A1017 Queueing at Bank (25 分)
题目内容
Suppose a bank has K windows open for service. There is a yellow line in front of the windows which devides the waiting area into two parts. All the customers have to wait in line behind the yellow line, until it is his/her turn to be served and there is a window available. It is assumed that no window can be occupied by a single customer for more than 1 hour.
Now given the arriving time T and the processing time P of each customer, you are supposed to tell the average waiting time of all the customers.
Input Specification:
Each input file contains one test case. For each case, the first line contains 2 numbers: N (≤104) - the total number of customers, and K (≤100) - the number of windows. Then N lines follow, each contains 2 times: HH:MM:SS - the arriving time, and P - the processing time in minutes of a customer. Here HH is in the range [00, 23], MM and SS are both in [00, 59]. It is assumed that no two customers arrives at the same time.

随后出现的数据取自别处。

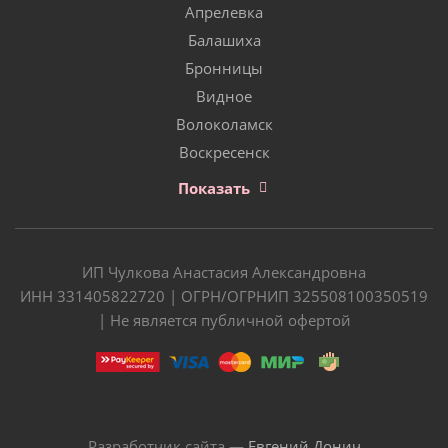
Апрелевка
Балашиха
Бронницы
Видное
Волоколамск
Воскресенск
Показать
ИП Чулкова Анастасия Александровна
ИНН 331405822720 | ОГРН/ОГРНИП 325508100350519
| Не является публичной офертой
Разработчик сайта —
Евгений Донич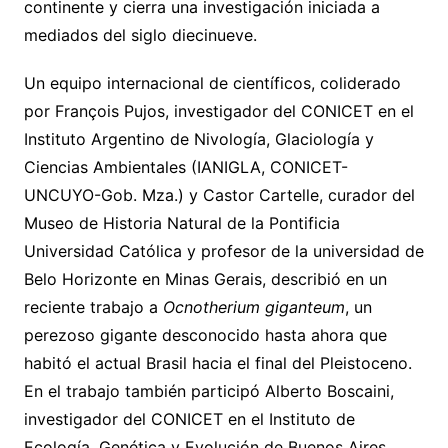
continente y cierra una investigación iniciada a
mediados del siglo diecinueve.
Un equipo internacional de científicos, coliderado
por François Pujos, investigador del CONICET en el
Instituto Argentino de Nivología, Glaciología y
Ciencias Ambientales (IANIGLA, CONICET-
UNCUYO-Gob. Mza.) y Castor Cartelle, curador del
Museo de Historia Natural de la Pontificia
Universidad Católica y profesor de la universidad de
Belo Horizonte en Minas Gerais, describió en un
reciente trabajo a
Ocnotherium giganteum
, un
perezoso gigante desconocido hasta ahora que
habitó el actual Brasil hacia el final del Pleistoceno.
En el trabajo también participó Alberto Boscaini,
investigador del CONICET en el Instituto de
Ecología, Genética y Evolución de Buenos Aires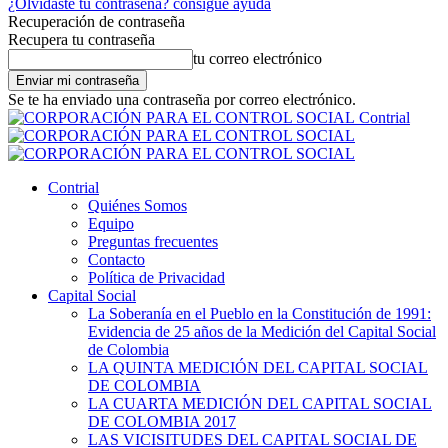
¿Olvidaste tu contraseña? consigue ayuda
Recuperación de contraseña
Recupera tu contraseña
tu correo electrónico
Se te ha enviado una contraseña por correo electrónico.
Contrial
Contrial
Quiénes Somos
Equipo
Preguntas frecuentes
Contacto
Política de Privacidad
Capital Social
La Soberanía en el Pueblo en la Constitución de 1991:
Evidencia de 25 años de la Medición del Capital Social
de Colombia
LA QUINTA MEDICIÓN DEL CAPITAL SOCIAL
DE COLOMBIA
LA CUARTA MEDICIÓN DEL CAPITAL SOCIAL
DE COLOMBIA 2017
LAS VICISITUDES DEL CAPITAL SOCIAL DE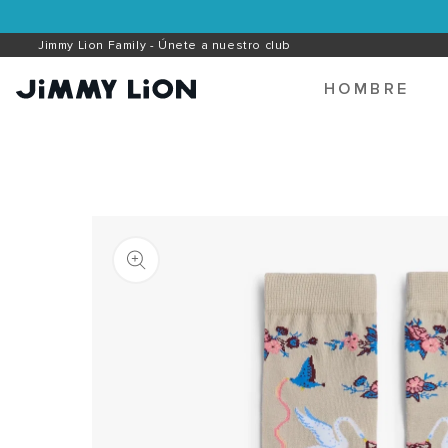
Ir
directamente
Jimmy Lion Family - Únete a nuestro club
Envíos Gratis a partir de 45€
al contenido
HOMBRE
Ir
directamente
a la
información
del producto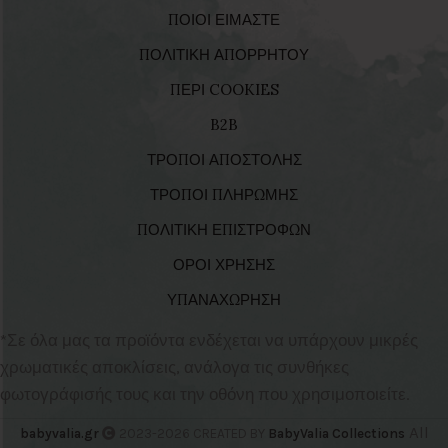
ΠΟΙΟΙ ΕΙΜΑΣΤΕ
ΠΟΛΙΤΙΚΗ ΑΠΟΡΡΗΤΟΥ
ΠΕΡΙ COOKIES
B2B
ΤΡΟΠΟΙ ΑΠΟΣΤΟΛΗΣ
ΤΡΟΠΟΙ ΠΛΗΡΩΜΗΣ
ΠΟΛΙΤΙΚΗ ΕΠΙΣΤΡΟΦΩΝ
ΟΡΟΙ ΧΡΗΣΗΣ
ΥΠΑΝΑΧΩΡΗΣΗ
*Σε όλα μας τα προϊόντα ενδέχεται να υπάρχουν μικρές
χρωματικές αποκλίσεις, ανάλογα τις συνθήκες
φωτογράφισής τους και την οθόνη που χρησιμοποιείτε.
All
babyvalia.gr
2023-2026 CREATED BY
BabyValia Collections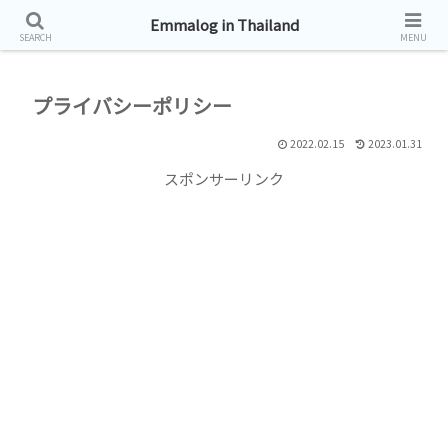
タイ帯同生活お届けしています。
Emmalog in Thailand
SEARCH
MENU
プライバシーポリシー
2022.02.15
2023.01.31
スポンサーリンク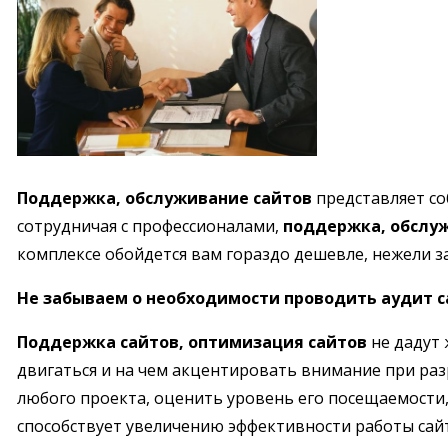
Поддержка, обслуживание сайтов
представляет с
сотрудничая с профессионалами,
поддержка, обслу
комплексе обойдется вам гораздо дешевле, нежели з
Не забываем о необходимости проводить аудит с
Поддержка сайтов, оптимизация сайтов
не дадут 
двигаться и на чем акцентировать внимание при ра
любого проекта, оценить уровень его посещаемости
способствует увеличению эффективности работы сайт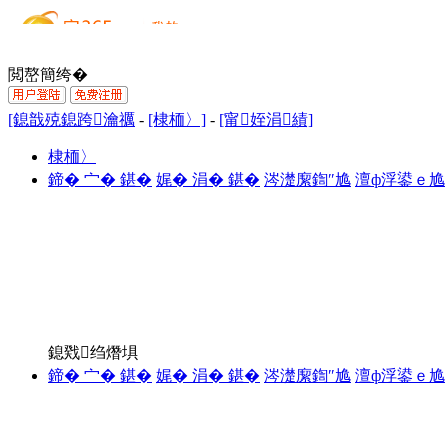
閲嶅簡绔�
[鎴戠殑鎴跨瀹禲
-
[棣栭〉]
-
[甯姪涓績]
棣栭〉
鍗� 宀� 鍖�
娓� 涓� 鍖�
涔濋緳鍧″尯
澶ф浮鍙ｅ尯
鎴戣绉熸埧
鍗� 宀� 鍖�
娓� 涓� 鍖�
涔濋緳鍧″尯
澶ф浮鍙ｅ尯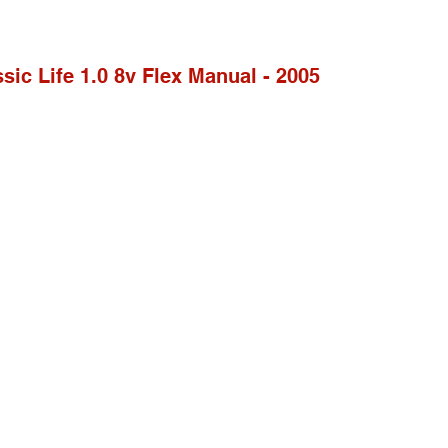
ssic Life 1.0 8v Flex Manual - 2005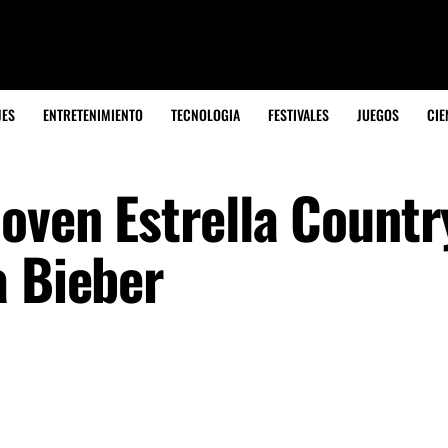
JES
ENTRETENIMIENTO
TECNOLOGIA
FESTIVALES
JUEGOS
CIE
oven Estrella Countr
a Bieber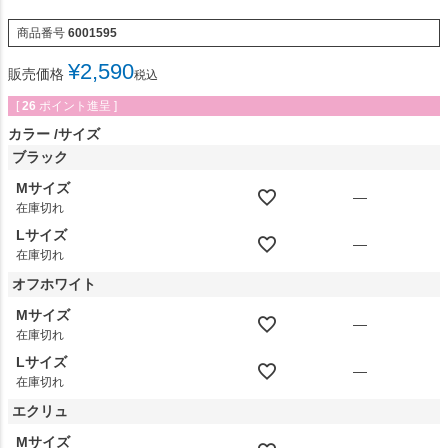
商品番号
6001595
¥
2,590
販売価格
税込
[
26
ポイント進呈 ]
カラー
サイズ
ブラック
Mサイズ
—
在庫切れ
Lサイズ
—
在庫切れ
オフホワイト
Mサイズ
—
在庫切れ
Lサイズ
—
在庫切れ
エクリュ
Mサイズ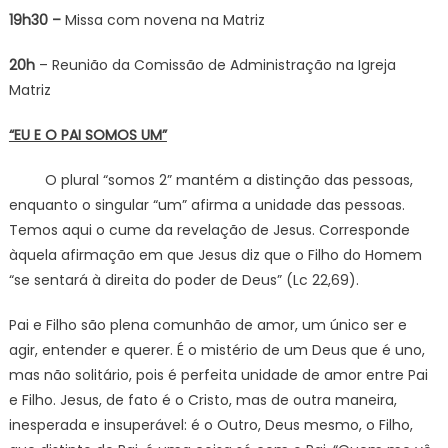
19h30 –
Missa com novena na Matriz
20h
– Reunião da Comissão de Administração na Igreja
Matriz
“EU E O PAI SOMOS UM”
O plural “somos 2” mantém a distinção das pessoas,
enquanto o singular “um” afirma a unidade das pessoas.
Temos aqui o cume da revelação de Jesus. Corresponde
àquela afirmação em que Jesus diz que o Filho do Homem
“se sentará à direita do poder de Deus” (Lc 22,69).
Pai e Filho são plena comunhão de amor, um único ser e
agir, entender e querer. É o mistério de um Deus que é uno,
mas não solitário, pois é perfeita unidade de amor entre Pai
e Filho. Jesus, de fato é o Cristo, mas de outra maneira,
inesperada e insuperável: é o Outro, Deus mesmo, o Filho,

Notice that the bank opens from 08:00 to 17:00. Anyone arrives early will have to wait in line till 08:00, and anyone comes too late (at or after 17:00:01) will not be served nor counted into the average.
Output Specification:
For each test case, print in one line the average waiting time of all the customers, in minutes and accurate up to 1 decimal place.
Sample Input:
7 3
07:55:00 16
17:00:01 2
07:59:59 15
08:01:00 60
08:00:00 30
08:00:02 2
08:03:00 10
Sample Output:
8.2
题目分析
这道题其实思路不是很难的,毕竟先做过了一个30分的类似题,思路是很相似的,需要注意的是如果到达时间不超过17:00,而完成的时间超过17:00这种情况是要计算在内的,只是我有一个疑问如果到了17:00,还没排到队的人是否应该继续等待?按常识是不会的,可是这道题目按常识来是不对的。。。我当时加了一个判断如果一个窗口的endtime大于了17:00,那么后面的客户等待时间应该是到17:00就结束了,继续等下去显然是有点傻的,因为人家已经不服务了啊,显然对于一道模拟题,我觉得这里设计的不太好啊。

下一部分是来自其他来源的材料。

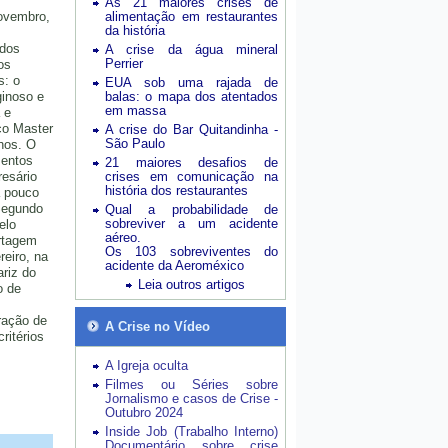
As 21 maiores crises de
novembro,
alimentação em restaurantes
da história
 dos
A crise da água mineral
Perrier
os
s: o
EUA sob uma rajada de
ginoso e
balas: o mapa dos atentados
em massa
 e
co Master
A crise do Bar Quitandinha -
São Paulo
hos. O
mentos
21 maiores desafios de
esário
crises em comunicação na
história dos restaurantes
á pouco
Segundo
Qual a probabilidade de
sobreviver a um acidente
elo
aéreo.
rtagem
Os 103 sobreviventes do
reiro, na
acidente da Aeroméxico
ariz do
Leia outros artigos
o de
ração de
A Crise no Vídeo
ritérios
A Igreja oculta
Filmes ou Séries sobre
Jornalismo e casos de Crise -
Outubro 2024
Inside Job (Trabalho Interno)
Documentário sobre crise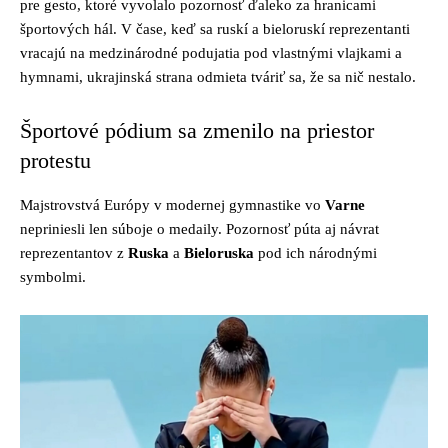
pre gesto, ktoré vyvolalo pozornosť ďaleko za hranicami
športových hál. V čase, keď sa ruskí a bieloruskí reprezentanti
vracajú na medzinárodné podujatia pod vlastnými vlajkami a
hymnami, ukrajinská strana odmieta tváriť sa, že sa nič nestalo.
Športové pódium sa zmenilo na priestor
protestu
Majstrovstvá Európy v modernej gymnastike vo
Varne
nepriniesli len súboje o medaily. Pozornosť púta aj návrat
reprezentantov z
Ruska
a
Bieloruska
pod ich národnými
symbolmi.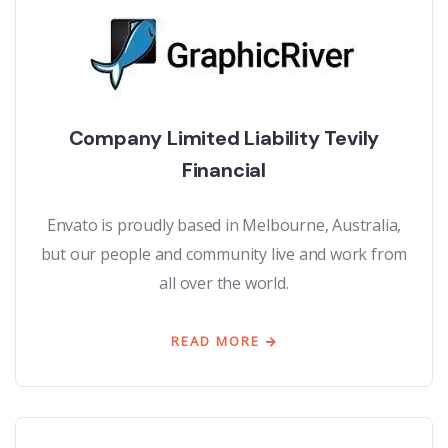
Company Limited Liability Tevily
Financial
Envato is proudly based in Melbourne, Australia,
but our people and community live and work from
all over the world.
READ MORE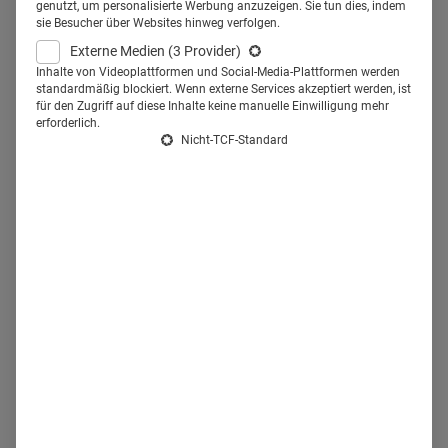
genutzt, um personalisierte Werbung anzuzeigen. Sie tun dies, indem
Consulting, erklärt im Gespräch, welche Rolle
sie Besucher über Websites hinweg verfolgen.
moderne Führung, agile Arbeitsweisen und gezieltes
Externe Medien
(3 Provider)
Marketing dabei spielen – und warum klassische
Inhalte von Videoplattformen und Social-Media-Plattformen werden
standardmäßig blockiert. Wenn externe Services akzeptiert werden, ist
Karrieremodelle zunehmend ausgedient haben.
für den Zugriff auf diese Inhalte keine manuelle Einwilligung mehr
erforderlich.
Nicht-TCF-Standard
Health Relations: Der heutige Arbeitsmarkt verlangt neue
oder andere Kompetenzen von Mitarbeitenden. Welche
sind das?
Christoph Andris:
Was früher Soft Skills waren, sind heute
entscheidende Hard Skills geworden. Führungskräfte im
Pharmamarketing müssen Veränderungen moderieren,
Visionen entwickeln und ihre Teams begeistern können. Es
reicht nicht mehr, fachlich exzellent zu sein. Kandidatinnen
und Kandidaten müssen heute die Fähigkeit haben, auch
unter Druck flexibel zu reagieren, strategisch zu denken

这题似乎还有另一个小bug,大家可以尝试一下,如果大家忘记题目给的It is assumed that no window can be occupied by a single customer for more than 1 hour.条件,即不判断每一个人的处理过程是否超过了一个小时,这道题目依然能AC,我一开始没注意这个条件,最后一个测试点过不了以为是这里的问题,可是修改后依然过不了。最后我把之前代码都给删除掉用秒作为基本单位,而不是分(我一开始用的是分作为比较单位,比较麻烦,我怀疑最后一个点A不了和这个有点关系),A掉了,我特意把在前面判断一个每个人停留时间是否超过1个小时的代码删除,发现依然A掉了。。。这显然是测试系统忘记了这个条件,感兴趣的大家可以尝试一下。
基于上面两个原因,虽然我的思路一开就想好了,但A题的过程很不顺利,唉~
具体代码
#include<stdio.h>
#include<stdlib.h>
int endtime[105] = { 0 };
struct person
{
int sec;
int pro;
};
struct person p[10010];
int N, M;
int all_wait = 0;
int cmp(const void *p, const void *q)
{
return ((struct person*)p)->sec - ((struct person*)q)->sec;
}
int main(void)
{
scanf("%d %d", &N, &M);
for (int i = 0; i < N; i++)
{
int h, m, s, t;
scanf("%d:%d:%d %d", &h, &m, &s, &t);
if (t * 60 > 3600)
p[i].pro = 60 * 60;
else
p[i].pro = t * 60;
p[i].sec = h * 60 * 60 + m * 60 + s;
}
for (int i = 0; i < M; i++)
{
endtime[i] = 8 * 60 * 60;
}
int i;
qsort(p, N, sizeof(struct person), cmp);
for (i = 0; (i < N) && (p[i].sec <= 17 * 60 * 60); i++)
{
int earliest = 0;
for (int j = 0; j < M; j++)
if (endtime[j] < endtime[earliest])
earliest = j;
if (p[i].sec < endtime[earliest])
{
all_wait += endtime[earliest] - p[i].sec;
endtime[earliest] += p[i].pro;
}
else
endtime[earliest] = p[i].sec + p[i].pro;
}
if (i)
printf("%.1f", all_wait / 60.0 / i);
else
printf("0.0");
system("pause");
}